=== Instructions to follow ===
In the entries below, identify every line with the string "Privataus" and copy it.

=== Records shown ===
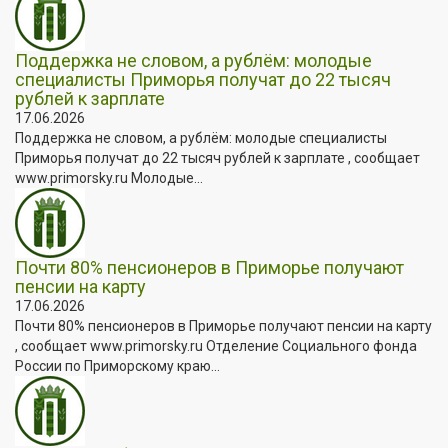
Поддержка не словом, а рублём: молодые
специалисты Приморья получат до 22 тысяч
рублей к зарплате
17.06.2026
Поддержка не словом, а рублём: молодые специалисты
Приморья получат до 22 тысяч рублей к зарплате , сообщает
www.primorsky.ru Молодые...
Почти 80% пенсионеров в Приморье получают
пенсии на карту
17.06.2026
Почти 80% пенсионеров в Приморье получают пенсии на карту
, сообщает www.primorsky.ru Отделение Социального фонда
России по Приморскому краю...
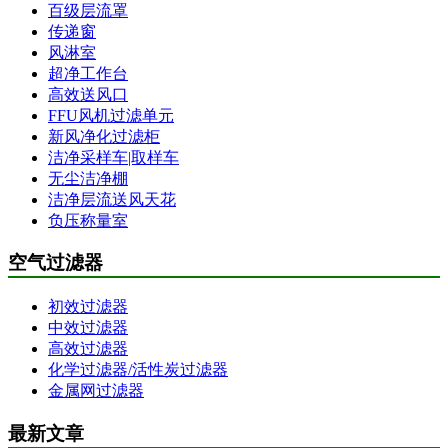
百级层流罩
传递窗
风淋室
超净工作台
高效送风口
FFU风机过滤单元
新风净化过滤柜
洁净采样车|取样车
无尘洁净棚
洁净层流送风天花
负压称量室
空气过滤器
初效过滤器
中效过滤器
高效过滤器
化学过滤器/活性炭过滤器
金属网过滤器
最新文章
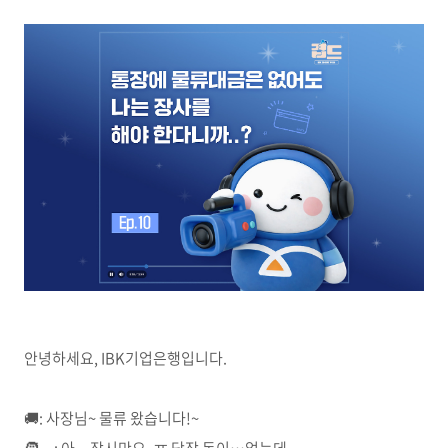
안녕하세요, IBK기업은행입니다.
🚚
:
사장님
~
물류 왔습니다
!~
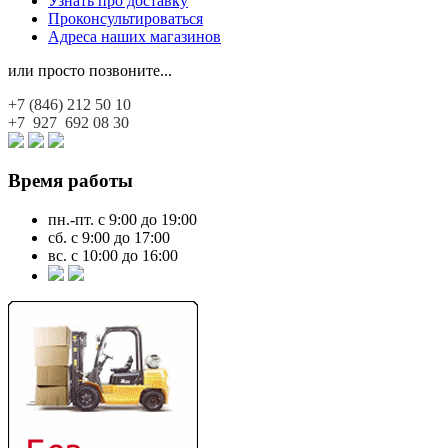
Узнать про доставку
Проконсультироваться
Адреса наших магазинов
или просто позвоните...
+7 (846)
212 50 10
+7 927
692 08 30
Время работы
пн.-пт. с 9:00 до 19:00
сб. с 9:00 до 17:00
вс. с 10:00 до 16:00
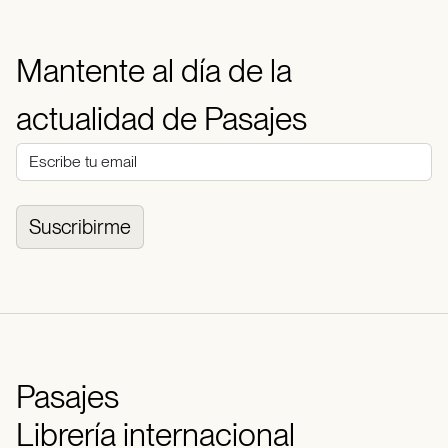
Mantente al día de la
actualidad de Pasajes
Suscribirme
Pasajes
Librería internacional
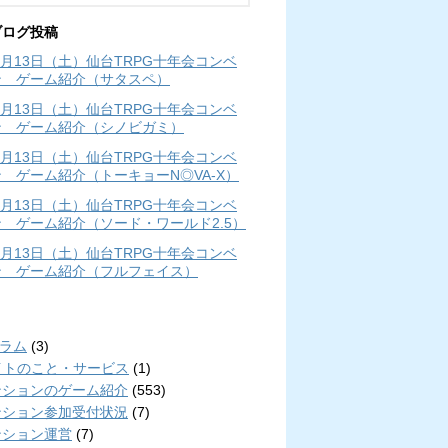
ブログ投稿
年4月13日（土）仙台TRPG十年会コンベ
ン ゲーム紹介（サタスペ）
年4月13日（土）仙台TRPG十年会コンベ
ン ゲーム紹介（シノビガミ）
年4月13日（土）仙台TRPG十年会コンベ
 ゲーム紹介（トーキョーN◎VA-X）
年4月13日（土）仙台TRPG十年会コンベ
 ゲーム紹介（ソード・ワールド2.5）
年4月13日（土）仙台TRPG十年会コンベ
ン ゲーム紹介（フルフェイス）
リ
コラム
(3)
イトのこと・サービス
(1)
ンションのゲーム紹介
(553)
ンション参加受付状況
(7)
ンション運営
(7)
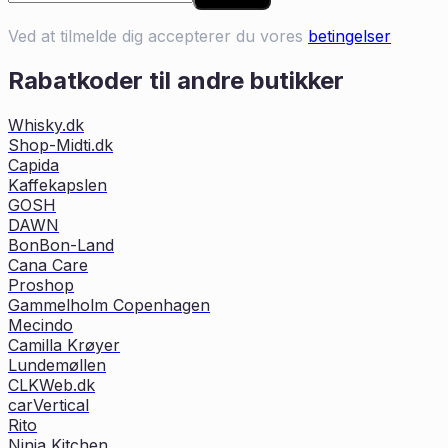
Ved at tilmelde dig accepterer du vores
betingelser
Rabatkoder til andre butikker
Whisky.dk
Shop-Midti.dk
Capida
Kaffekapslen
GOSH
DAWN
BonBon-Land
Cana Care
Proshop
Gammelholm Copenhagen
Mecindo
Camilla Krøyer
Lundemøllen
CLKWeb.dk
carVertical
Rito
Ninja Kitchen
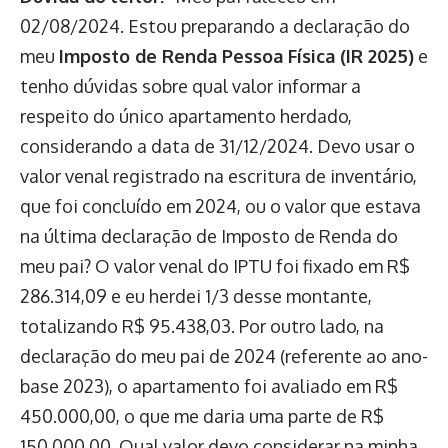
02/08/2024. Estou preparando a declaração do
meu
Imposto de Renda Pessoa Física (IR 2025)
e
tenho dúvidas sobre qual valor informar a
respeito do único apartamento herdado,
considerando a data de 31/12/2024. Devo usar o
valor venal registrado na escritura de inventário,
que foi concluído em 2024, ou o valor que estava
na última declaração de Imposto de Renda do
meu pai? O valor venal do IPTU foi fixado em R$
286.314,09 e eu herdei 1/3 desse montante,
totalizando R$ 95.438,03. Por outro lado, na
declaração do meu pai de 2024 (referente ao ano-
base 2023), o apartamento foi avaliado em R$
450.000,00, o que me daria uma parte de R$
150.000,00. Qual valor devo considerar na minha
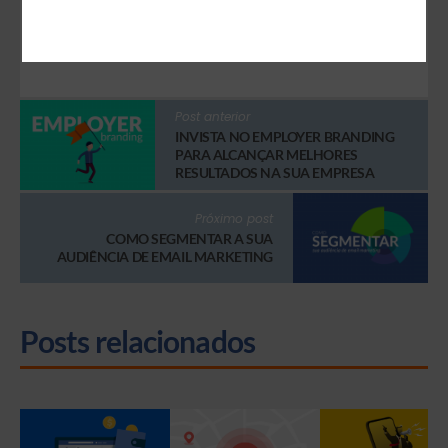
Post anterior
INVISTA NO EMPLOYER BRANDING
PARA ALCANÇAR MELHORES
RESULTADOS NA SUA EMPRESA
Próximo post
COMO SEGMENTAR A SUA
AUDIÊNCIA DE EMAIL MARKETING
Posts relacionados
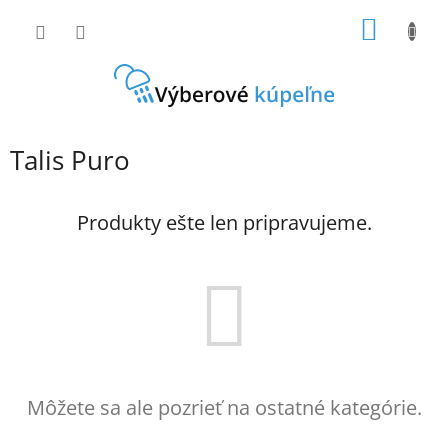
Prejsť
NÁKU
na
obsah
KOŠÍK
Talis Puro
Produkty ešte len pripravujeme.
Môžete sa ale pozrieť na ostatné kategórie.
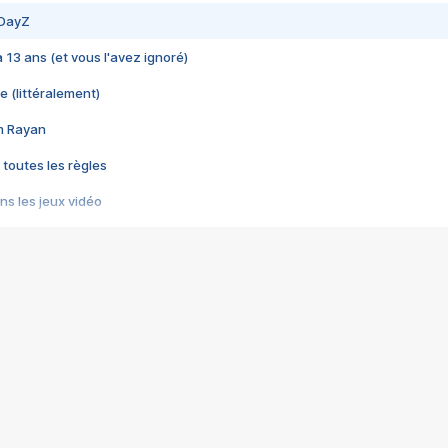
 DayZ
 a 13 ans (et vous l'avez ignoré)
e (littéralement)
im Rayan
 toutes les règles
s les jeux vidéo
us choquant de Rockstar ? - Le scandale BULLY
e plus moche de Steam
du RÊVE tourne au CAUCHEMAR
pendant 8 heures
it… à tort
umiliés par un jeu vidéo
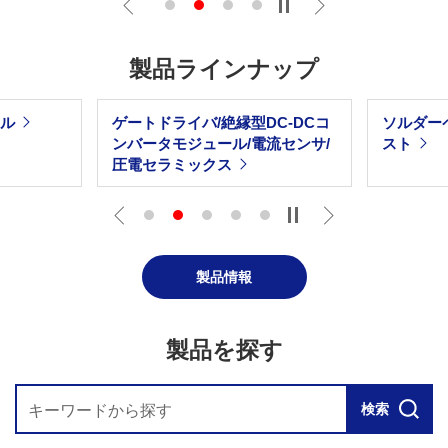
Previous
Next
製品ラインナップ
イル
ゲートドライバ/絶縁型DC-DCコ
ソルダー
ンバータモジュール/電流センサ/
スト
圧電セラミックス
Previous
Next
製品情報
製品を探す
検索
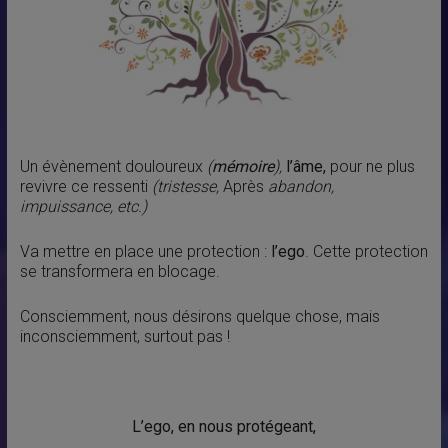
Un évènement douloureux
(
mémoire
),
l’âme,
pour ne plus
revivre ce ressenti
(tristesse,
Après
abandon,
impuissance, etc.)
Va mettre en place une protection :
l’ego
. Cette protection
se transformera en blocage.
Consciemment, nous désirons quelque chose, mais
inconsciemment, surtout pas !
L’ego, en nous protégeant,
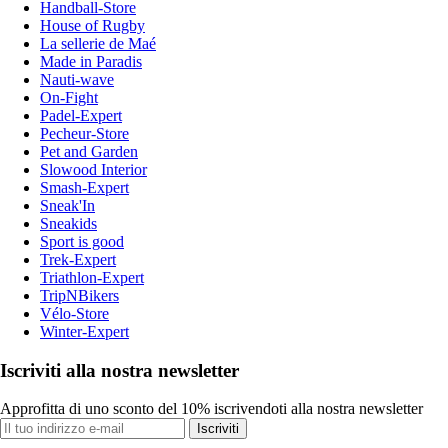
Handball-Store
House of Rugby
La sellerie de Maé
Made in Paradis
Nauti-wave
On-Fight
Padel-Expert
Pecheur-Store
Pet and Garden
Slowood Interior
Smash-Expert
Sneak'In
Sneakids
Sport is good
Trek-Expert
Triathlon-Expert
TripNBikers
Vélo-Store
Winter-Expert
Iscriviti alla nostra newsletter
Approfitta di uno sconto del 10% iscrivendoti alla nostra newsletter
Iscriviti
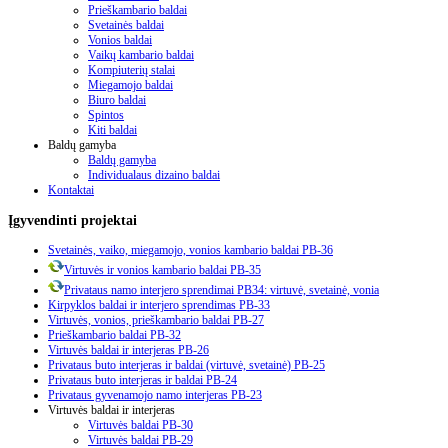
Prieškambario baldai
Svetainės baldai
Vonios baldai
Vaikų kambario baldai
Kompiuterių stalai
Miegamojo baldai
Biuro baldai
Spintos
Kiti baldai
Baldų gamyba
Baldų gamyba
Individualaus dizaino baldai
Kontaktai
Įgyvendinti
projektai
Svetainės, vaiko, miegamojo, vonios kambario baldai PB-36
Virtuvės ir vonios kambario baldai PB-35
Privataus namo interjero sprendimai PB34: virtuvė, svetainė, vonia
Kirpyklos baldai ir interjero sprendimas PB-33
Virtuvės, vonios, prieškambario baldai PB-27
Prieškambario baldai PB-32
Virtuvės baldai ir interjeras PB-26
Privataus buto interjeras ir baldai (virtuvė, svetainė) PB-25
Privataus buto interjeras ir baldai PB-24
Privataus gyvenamojo namo interjeras PB-23
Virtuvės baldai ir interjeras
Virtuvės baldai PB-30
Virtuvės baldai PB-29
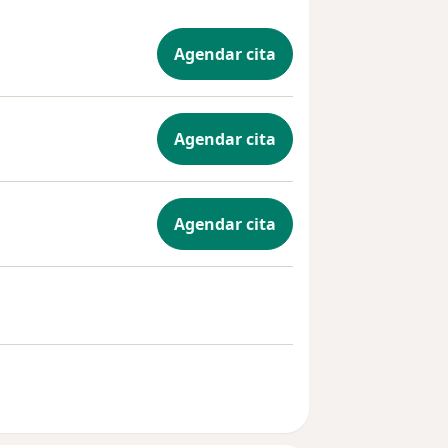
Agendar cita
Agendar cita
Agendar cita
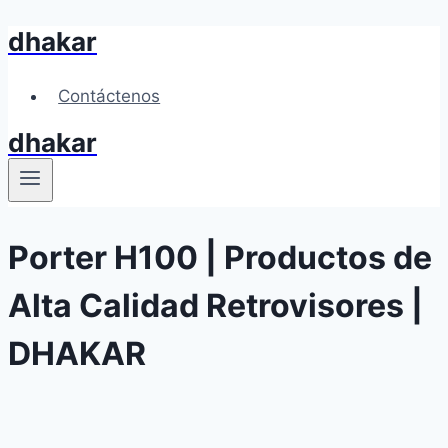
dhakar
Skip
to
content
Contáctenos
dhakar
Porter H100 | Productos de
Alta Calidad Retrovisores |
DHAKAR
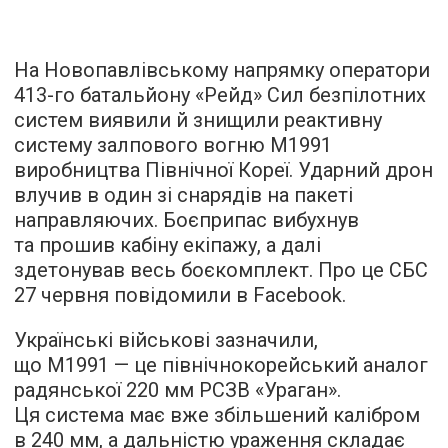
На Новопавлівському напрямку оператори
413-го батальйону «Рейд» Сил безпілотних
систем виявили й знищили реактивну
систему залпового вогню М1991
виробництва Північної Кореї. Ударний дрон
влучив в один зі снарядів на пакеті
направляючих. Боєприпас вибухнув
та прошив кабіну екіпажу, а далі
здетонував весь боєкомплект. Про це СБС
27 червня повідомили в Facebook.
Українські військові зазначили,
що М1991 — це північнокорейський аналог
радянської 220 мм РСЗВ «Ураган».
Ця система має вже збільшений калібром
в 240 мм, а дальністю ураження складає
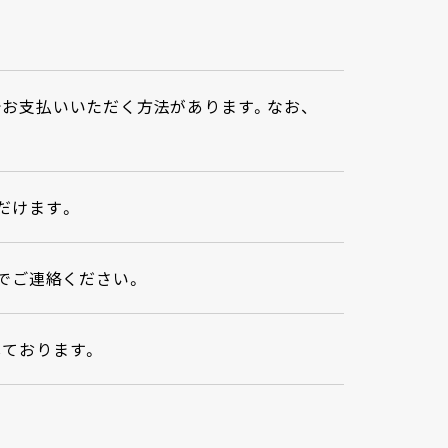
お支払いいただく方法があります。なお、
だけます。
）までご連絡ください。
しております。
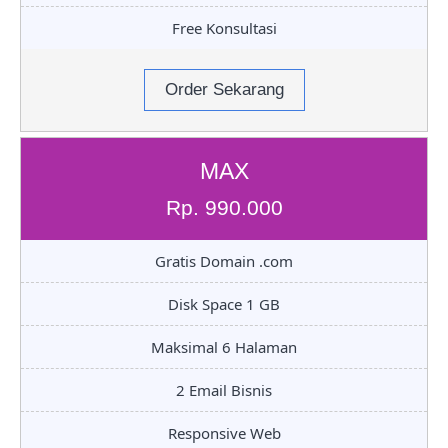
Free Konsultasi
Order Sekarang
MAX
Rp. 990.000
Gratis Domain .com
Disk Space 1 GB
Maksimal 6 Halaman
2 Email Bisnis
Responsive Web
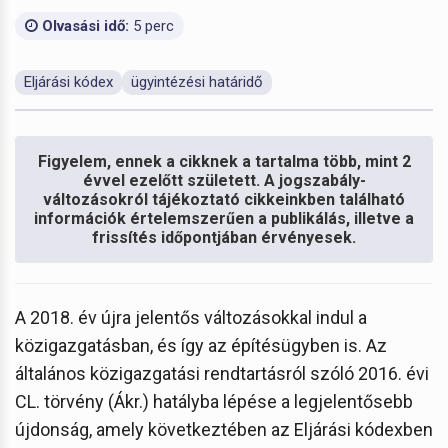
Olvasási idő:
5 perc
Eljárási kódex
ügyintézési határidő
Figyelem, ennek a cikknek a tartalma több, mint 2
évvel ezelőtt született. A jogszabály-
változásokról tájékoztató cikkeinkben található
információk értelemszerűen a publikálás, illetve a
frissítés időpontjában érvényesek.
A 2018. év újra jelentős változásokkal indul a
közigazgatásban, és így az építésügyben is. Az
általános közigazgatási rendtartásról szóló 2016. évi
CL. törvény (Ákr.) hatályba lépése a legjelentősebb
újdonság, amely következtében az Eljárási kódexben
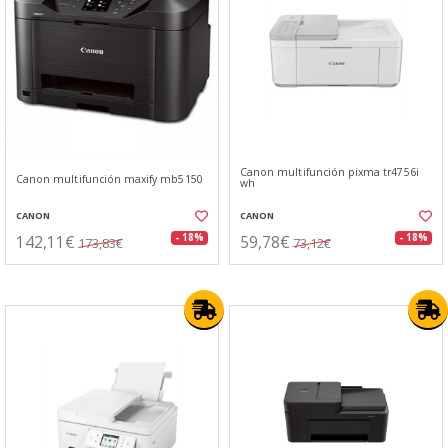
Canon multifunción pixma tr4756i
Canon multifunción maxify mb5150
wh
CANON
CANON
142,11€
59,78€
- 18%
- 18%
173,83€
73,12€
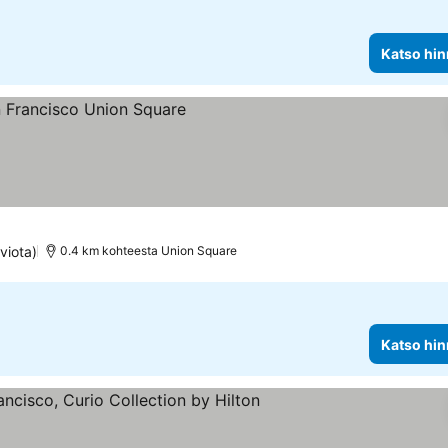
Katso hin
s
innat
viota)
0.4 km kohteesta Union Square
Katso hin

=== Answer ===
Privataus namo interjero sprendimai PB34: virtuvė, svetainė, vonia
Privataus buto interjeras ir baldai (virtuvė, svetainė) PB-25
Privataus buto interjeras ir baldai PB-24
Privataus gyvenamojo namo interjeras PB-23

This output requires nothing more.